These articles are brought to you by the staff of the Arizona Office of Tourism, and occasionally local tourism organizations around the state.

Never name a cow you plan to eat. Speak your mind, but ride a fast horse. Don’t squat with your spurs on. These are just a few bits of advice from the Wild West—still an integral part of Cochise County.

That’s right. In the “Land of Legends,” the breeze still kicks up dust from the Sonoran Desert, gusting through 6,200 square miles of mesquite and agave, cottonwoods and fir trees. The clouds roll over roughly 1,100 farms and ranches, and the sun shines on 57,000 head of cattle and the occasional coatimundi. It may not be as wild, but it’s still the west, and the rules still apply!
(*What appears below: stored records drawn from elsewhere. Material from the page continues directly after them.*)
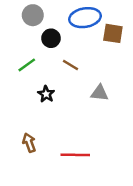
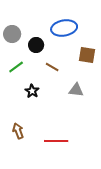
gray circle: (33, 15) -> (12, 34), moved
brown square: (113, 33) -> (87, 55), moved

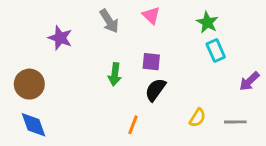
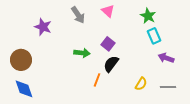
purple square: (151, 62) -> (108, 44), turned 32
green arrow: (115, 74) -> (82, 53), turned -91
purple arrow: (249, 81) -> (166, 58), moved, turned 63
orange line: (133, 125) -> (97, 80), moved

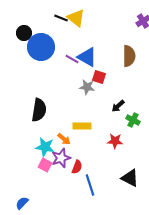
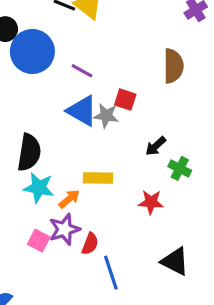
blue triangle: (87, 57) -> (82, 111), moved
orange arrow: (64, 139) -> (69, 199), turned -80
cyan star: (45, 147) -> (39, 188), moved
When the going gets tough, ‘Cowboy Up’

Cowboy up. What does that mean exactly? Perhaps John Wayne said it best, “Courage is being scared to death, but saddling up anyway.” Fans of “The Duke” can stay in the John Wayne room at the Copper Queen Hotel in Bisbee, where Wayne himself stayed quite a few times, going so far as to have custom furniture made for the room, which is now displayed in the bar. Or you can play cards on his card table and chairs in the second-floor foyer.

The Copper Queen Hotel has several rooms dedicated to other notable visitors, including Lily Langtry—a British-American socialite, actress and producer—and President Teddy Roosevelt.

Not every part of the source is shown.